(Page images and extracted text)
--- --- ---
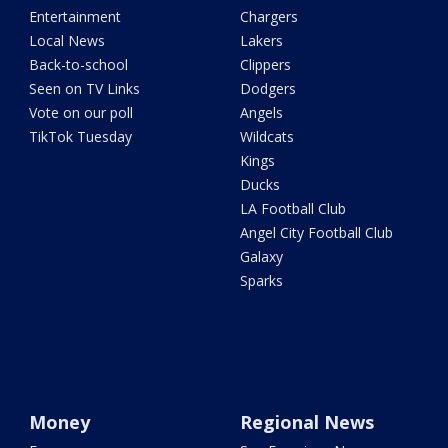
Entertainment
Chargers
Local News
Lakers
Back-to-school
Clippers
Seen on TV Links
Dodgers
Vote on our poll
Angels
TikTok Tuesday
Wildcats
Kings
Ducks
LA Football Club
Angel City Football Club
Galaxy
Sparks
Money
Regional News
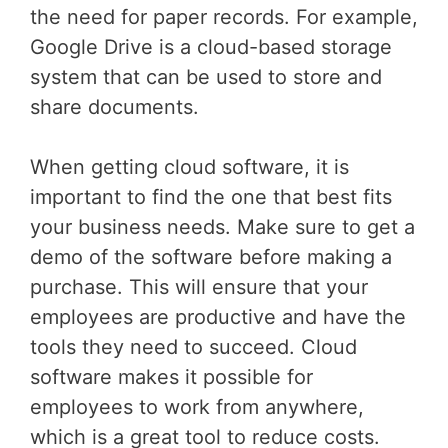
the need for paper records. For example,
Google Drive is a cloud-based storage
system that can be used to store and
share documents.
When getting cloud software, it is
important to find the one that best fits
your business needs. Make sure to get a
demo of the software before making a
purchase. This will ensure that your
employees are productive and have the
tools they need to succeed. Cloud
software makes it possible for
employees to work from anywhere,
which is a great tool to reduce costs.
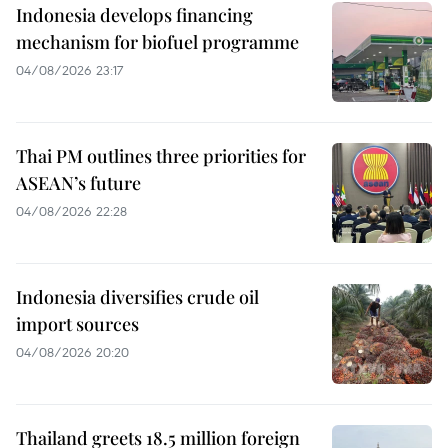
Indonesia develops financing
mechanism for biofuel programme
04/08/2026 23:17
Thai PM outlines three priorities for
ASEAN’s future
04/08/2026 22:28
Indonesia diversifies crude oil
import sources
04/08/2026 20:20
Thailand greets 18.5 million foreign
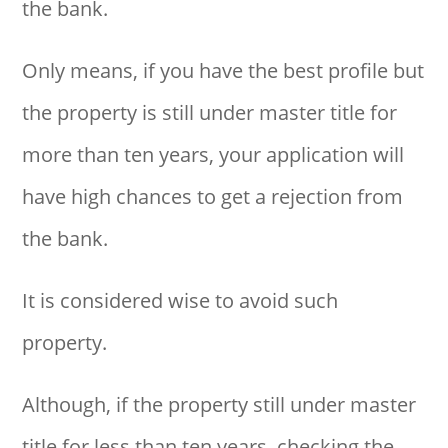
the bank.
Only means, if you have the best profile but
the property is still under master title for
more than ten years, your application will
have high chances to get a rejection from
the bank.
It is considered wise to avoid such
property.
Although, if the property still under master
title for less than ten years, checking the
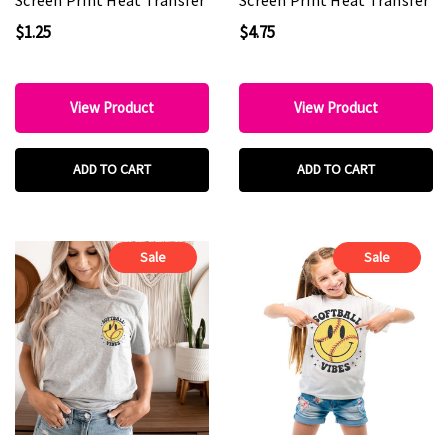
$1.25
$4.75
View Product
View Product
ADD TO CART
ADD TO CART
Sale
Sale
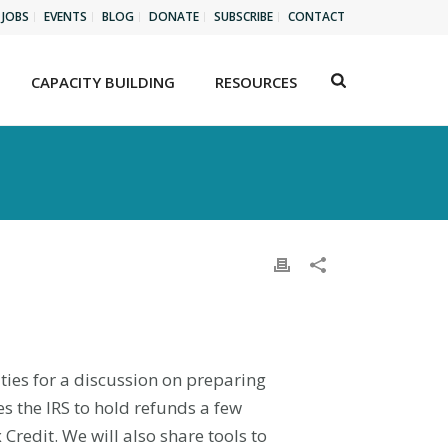
JOBS
EVENTS
BLOG
DONATE
SUBSCRIBE
CONTACT
CAPACITY BUILDING
RESOURCES
ities for a discussion on preparing
s the IRS to hold refunds a few
Credit. We will also share tools to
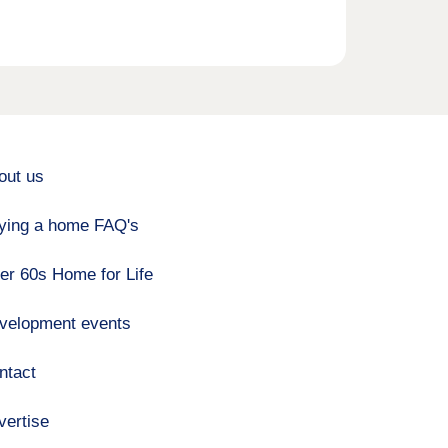
out us
ying a home FAQ's
er 60s Home for Life
velopment events
ntact
vertise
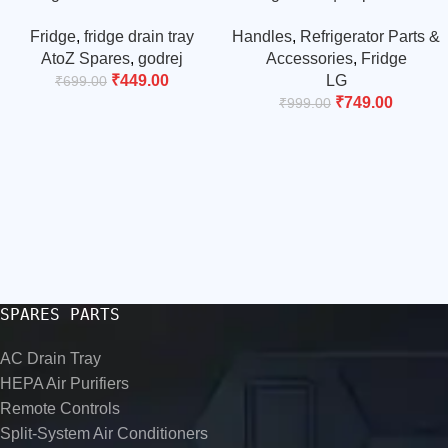
compressor water tray/drain
Fridge Bottom Door Handle
Fridge
,
fridge drain tray
Handles
,
Refrigerator Parts &
tray (match & buy)
Door Handle | Match & Buy
AtoZ Spares
,
godrej
Accessories
,
Fridge
₹
449.00
LG
₹
699.00
₹
749.00
₹
999.00
SPARES PARTS
AC Drain Tray
HEPA Air Purifiers
Remote Controls
Split-System Air Conditioners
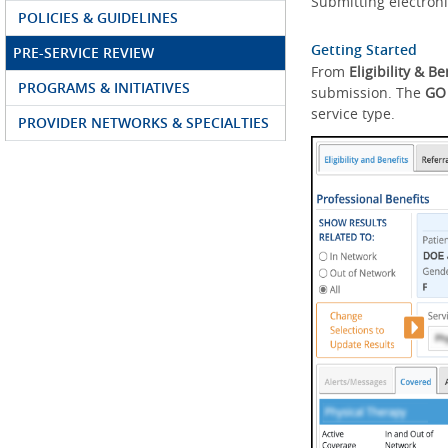
Submitting electroni
POLICIES & GUIDELINES
Getting Started
PRE-SERVICE REVIEW
From
Eligibility & Be
PROGRAMS & INITIATIVES
submission. The
GO
service type.
PROVIDER NETWORKS & SPECIALTIES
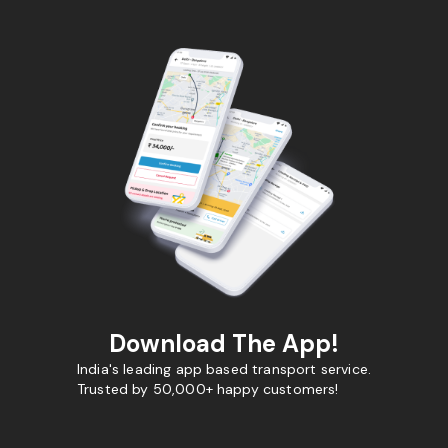
Download The App!
India's leading app based transport service.
Trusted by 50,000+ happy customers!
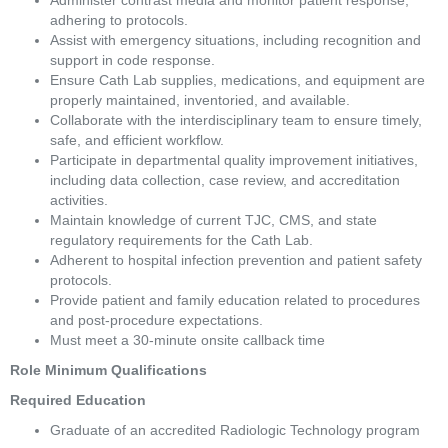
Administer contrast media and monitor patient response, 
adhering to protocols. 
Assist with emergency situations, including recognition and 
support in code response. 
Ensure Cath Lab supplies, medications, and equipment are 
properly maintained, inventoried, and available. 
Collaborate with the interdisciplinary team to ensure timely, 
safe, and efficient workflow. 
Participate in departmental quality improvement initiatives, 
including data collection, case review, and accreditation 
activities. 
Maintain knowledge of current TJC, CMS, and state 
regulatory requirements for the Cath Lab. 
Adherent to hospital infection prevention and patient safety 
protocols. 
Provide patient and family education related to procedures 
and post-procedure expectations. 
Must meet a 30-minute onsite callback time 
Role Minimum Qualifications 
Required Education  
Graduate of an accredited Radiologic Technology program 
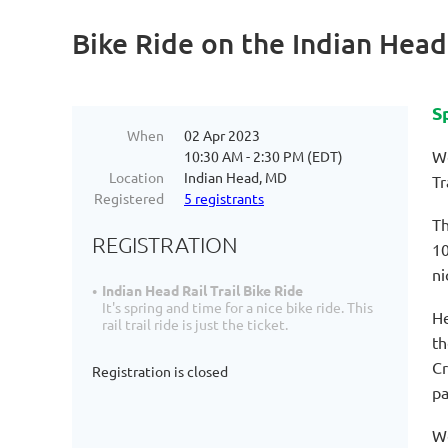
Bike Ride on the Indian Head 
S
When
02 Apr 2023
We
10:30 AM - 2:30 PM (EDT)
Location
Indian Head, MD
Tr
Registered
5 registrants
Th
REGISTRATION
10
ni
Indian Head Rail Trail Bike Ride
It's spring and time for a nice bike ride. This
He
rail trail ride is just the ticket.
th
Cr
Registration is closed
pa
We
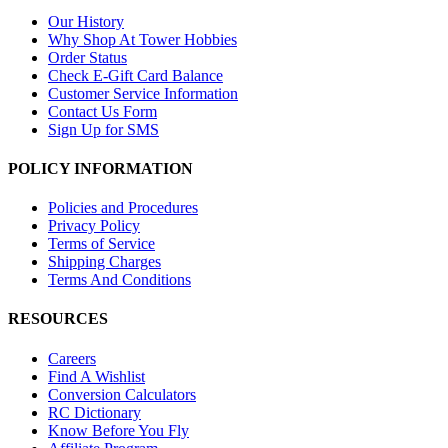
Our History
Why Shop At Tower Hobbies
Order Status
Check E-Gift Card Balance
Customer Service Information
Contact Us Form
Sign Up for SMS
POLICY INFORMATION
Policies and Procedures
Privacy Policy
Terms of Service
Shipping Charges
Terms And Conditions
RESOURCES
Careers
Find A Wishlist
Conversion Calculators
RC Dictionary
Know Before You Fly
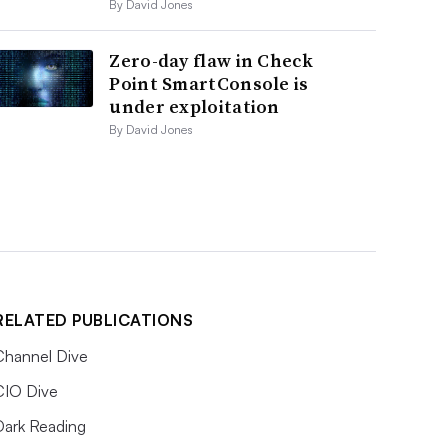
By David Jones
Zero-day flaw in Check
Point SmartConsole is
under exploitation
By David Jones
RELATED PUBLICATIONS
Channel Dive
CIO Dive
Dark Reading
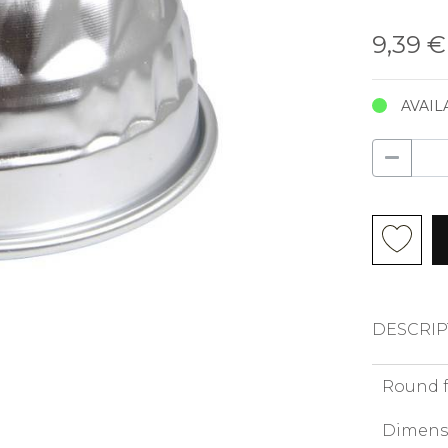
9,39 
AVAIL
DESCRIP
Round 
Dimens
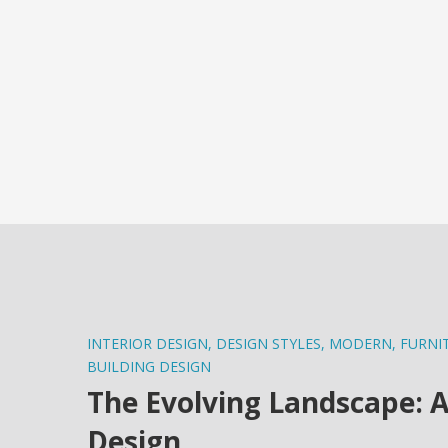
INTERIOR DESIGN
,
DESIGN STYLES
,
MODERN
,
FURNI
BUILDING DESIGN
The Evolving Landscape: A
Design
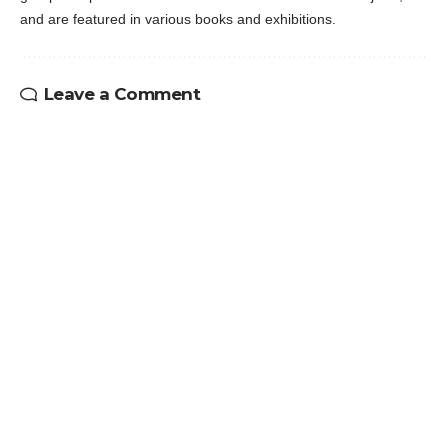
and are featured in various books and exhibitions.
Leave a Comment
--- --- ---
REQUIRED WORK:
With the images left out, set down every entry exactly.

OUTPUT OF THE EXERCISE:
Entertainment
Chargers
Local News
Lakers
Back-to-school
Clippers
Seen on TV Links
Dodgers
Vote on our poll
Angels
TikTok Tuesday
Wildcats
Kings
Ducks
LA Football Club
Angel City Football Club
Galaxy
Sparks
Money
Regional News
the need for paper records. For example,
Google Drive is a cloud-based storage
system that can be used to store and
share documents.
When getting cloud software, it is
important to find the one that best fits
your business needs. Make sure to get a
demo of the software before making a
purchase. This will ensure that your
employees are productive and have the
tools they need to succeed. Cloud
software makes it possible for
employees to work from anywhere,
which is a great tool to reduce costs.
Indonesia develops financing
mechanism for biofuel programme
04/08/2026 23:17
Thai PM outlines three priorities for
ASEAN’s future
04/08/2026 22:28
Indonesia diversifies crude oil
import sources
04/08/2026 20:20
Thailand greets 18.5 million foreign
the bank.
Only means, if you have the best profile but
the property is still under master title for
more than ten years, your application will
have high chances to get a rejection from
the bank.
It is considered wise to avoid such
property.
Although, if the property still under master
title for less than ten years, checking the
$1.25
$4.75
View Product
View Product
ADD TO CART
ADD TO CART
Sale
Sale
JOBS
EVENTS
BLOG
DONATE
SUBSCRIBE
CONTACT
CAPACITY BUILDING
RESOURCES
ities for a discussion on preparing
s the IRS to hold refunds a few
Credit. We will also share tools to
out us
ying a home FAQ's
er 60s Home for Life
velopment events
ntact
vertise
compressor water tray/drain
Fridge Bottom Door Handle
Fridge
,
fridge drain tray
Handles
,
Refrigerator Parts &
tray (match & buy)
Door Handle | Match & Buy
AtoZ Spares
,
godrej
Accessories
,
Fridge
₹
449.00
LG
₹
699.00
₹
749.00
₹
999.00
SPARES PARTS
AC Drain Tray
HEPA Air Purifiers
Remote Controls
Split-System Air Conditioners
Submitting electroni
POLICIES & GUIDELINES
Getting Started
PRE-SERVICE REVIEW
From
Eligibility & Be
PROGRAMS & INITIATIVES
submission. The
GO
service type.
PROVIDER NETWORKS & SPECIALTIES
Download The App!
India's leading app based transport service.
Trusted by 50,000+ happy customers!
Administer contrast media and monitor patient response, 
adhering to protocols. 
Assist with emergency situations, including recognition and 
support in code response. 
Ensure Cath Lab supplies, medications, and equipment are 
properly maintained, inventoried, and available. 
Collaborate with the interdisciplinary team to ensure timely, 
safe, and efficient workflow. 
Participate in departmental quality improvement initiatives, 
including data collection, case review, and accreditation 
activities. 
Maintain knowledge of current TJC, CMS, and state 
regulatory requirements for the Cath Lab. 
Adherent to hospital infection prevention and patient safety 
protocols. 
Provide patient and family education related to procedures 
and post-procedure expectations. 
Must meet a 30-minute onsite callback time 
Role Minimum Qualifications 
Required Education  
Graduate of an accredited Radiologic Technology program 
Bike Ride on the Indian Head 
S
When
02 Apr 2023
We
10:30 AM - 2:30 PM (EDT)
Location
Indian Head, MD
Tr
Registered
5 registrants
Th
REGISTRATION
10
ni
Indian Head Rail Trail Bike Ride
It's spring and time for a nice bike ride. This
He
rail trail ride is just the ticket.
th
Cr
Registration is closed
pa
We
Our History
Why Shop At Tower Hobbies
Order Status
Check E-Gift Card Balance
Customer Service Information
Contact Us Form
Sign Up for SMS
POLICY INFORMATION
Policies and Procedures
Privacy Policy
Terms of Service
Shipping Charges
Terms And Conditions
RESOURCES
Careers
Find A Wishlist
Conversion Calculators
RC Dictionary
Know Before You Fly
By David Jones
Zero-day flaw in Check
Point SmartConsole is
under exploitation
By David Jones
RELATED PUBLICATIONS
Channel Dive
CIO Dive
Dark Reading
9,39 
AVAIL
DESCRIP
Round 
Dimens
INTERIOR DESIGN
,
DESIGN STYLES
,
MODERN
,
FURNI
BUILDING DESIGN
The Evolving Landscape: A
Design
and are featured in various books and exhibitions.
Leave a Comment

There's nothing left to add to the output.